Candinas Martin · Nationalrat · 2026-06-18
Candinas Martin · Nationalrat · Graubünden · Die Mitte-Fraktion. Die Mitte. EVP. · 2026-06-18
Wortprotokoll
Die vorliegende Motion wurde am 17. Dezember 2024 von Nationalrat Michael Götte eingereicht. Sie war Teil eines Dreierpakets von Vorstössen zur Bekämpfung von Missbrauch und Kriminalität im digitalen Raum. Zu diesem Paket gehörten auch die Motion Seiler Graf 24.3492 und meine Motion 24.4391. Der Nationalrat hat diese drei Motionen am 21. März 2025 oppositionslos angenommen, nachdem der Bundesrat alle drei Motionen zur Annahme empfohlen hatte. Der Ständerat hat daraufhin die Motion Seiler Graf und meine Motion im März 2026 ohne Anpassungen angenommen.
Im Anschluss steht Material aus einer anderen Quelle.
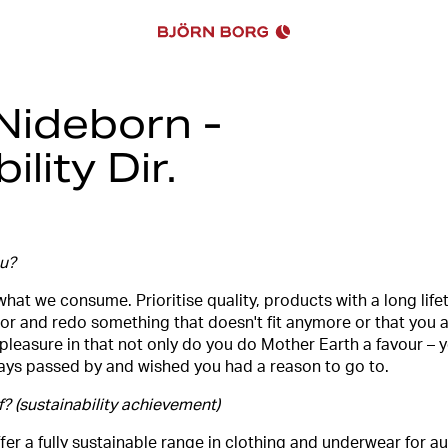
 Nideborn -
lity Dir.
ou?
hat we consume. Prioritise quality, products with a long life
or and redo something that doesn't fit anymore or that you are
e pleasure in that not only do you do Mother Earth a favour – 
lways passed by and wished you had a reason to go to.
 (sustainability achievement)
o offer a fully sustainable range in clothing and underwear for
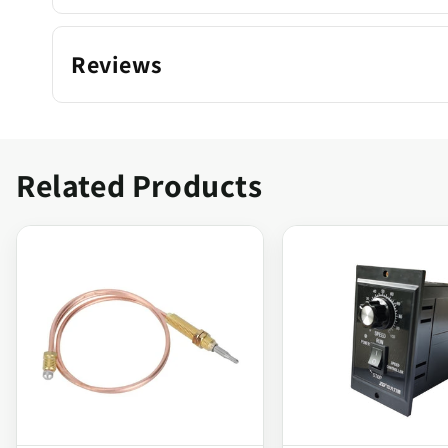
Reviews
Related Products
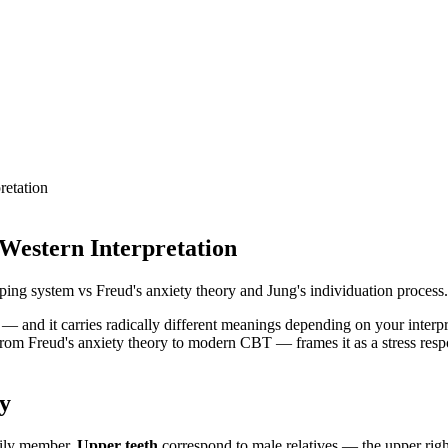
retation
 Western Interpretation
ping system vs Freud's anxiety theory and Jung's individuation process.
s — and it carries radically different meanings depending on your inter
om Freud's anxiety theory to modern CBT — frames it as a stress respo
ly
mily member.
Upper teeth
correspond to male relatives — the upper right 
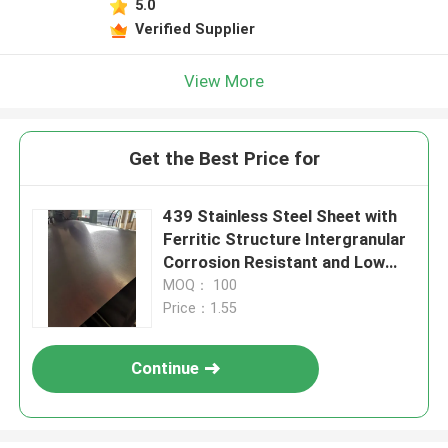
5.0
Verified Supplier
View More
Get the Best Price for
439 Stainless Steel Sheet with
Ferritic Structure Intergranular
Corrosion Resistant and Low
Thermal Expansion
MOQ： 100
Price：1.55
Continue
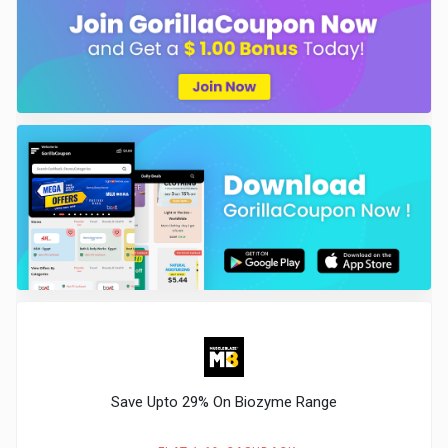
Save Upto 29% On Biozyme Range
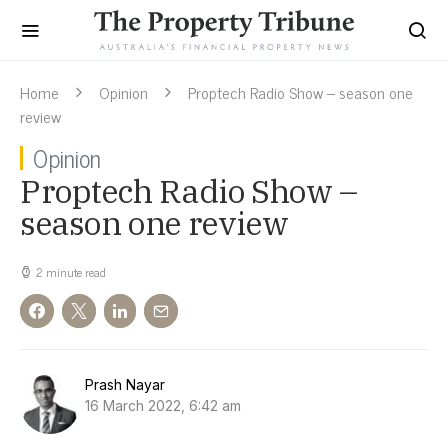
Home
Opinion
Proptech Radio Show – season one
review
Opinion
Proptech Radio Show –
season one review
2 minute read
Prash Nayar
16 March 2022, 6:42 am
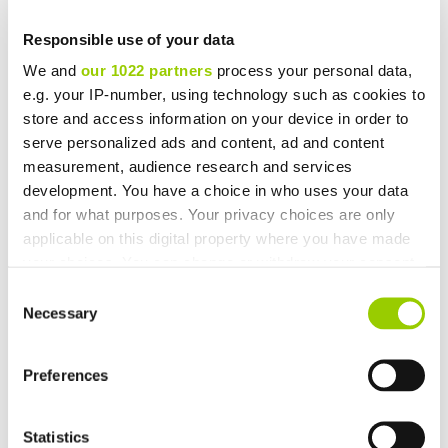
Responsible use of your data
We and
our 1022 partners
process your personal data,
e.g. your IP-number, using technology such as cookies to
You may also be interested in
store and access information on your device in order to
serve personalized ads and content, ad and content
measurement, audience research and services
development. You have a choice in who uses your data
and for what purposes. Your privacy choices are only
applicable on this digital property where you have made
your choices. You can change or withdraw your consent
any time from the Cookie Declaration or by clicking on
Consent
the Privacy trigger icon.
Necessary
Selection
If you allow, we would also like to:
Preferences
Collect information about your geographical location
which can be accurate to within several meters
Future-Proofing Clinical Trials: How Sponsors Can Up-
Identify your device by actively scanning it for
Scale Through Automation
Statistics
Er hat auch die Motion Götte angenommen, jedoch mit einer Änderung: Er strich den Teil, wonach schweizerische Domains künftig nur noch an eindeutig identifizierte natürliche oder juristische Personen vergeben werden sollen.
Ihre Kommission für Verkehr und Fernmeldewesen hat sich am 4. Mai 2026 eingehend mit dieser Änderung befasst. Mit 19 zu 6 Stimmen beantragt sie, an der ursprünglichen Fassung des Nationalrates festzuhalten. Warum? Für die Kommissionsmehrheit ist entscheidend, dass wir wirksame Massnahmen gegen die missbräuchliche Verwendung von Schweizer Domains ergreifen. Phishing und digitaler Betrug verursachen in der Schweiz nämlich jährlich massive Schäden zulasten von Konsumenten und Konsumentinnen und der Wirtschaft. Dieser Schaden nimmt jährlich zu. Die Schweizer Domains ".ch" und ".swiss" geniessen bei Konsumentinnen und Konsumenten ein grosses Vertrauen. Genau dieses Vertrauen machen sich Betrüger zunutze, indem sie solche Domains für Phishing-Angriffe und andere betrügerische Aktivitäten registrieren. Die Identifikationspflicht bei der Domainregistrierung ist ein wirksames Instrument, um einen solchen Missbrauch zu Beginn der Angriffskette zu verhindern, wie Studien und die Erfahrung anderer europäischer Staaten zeigen.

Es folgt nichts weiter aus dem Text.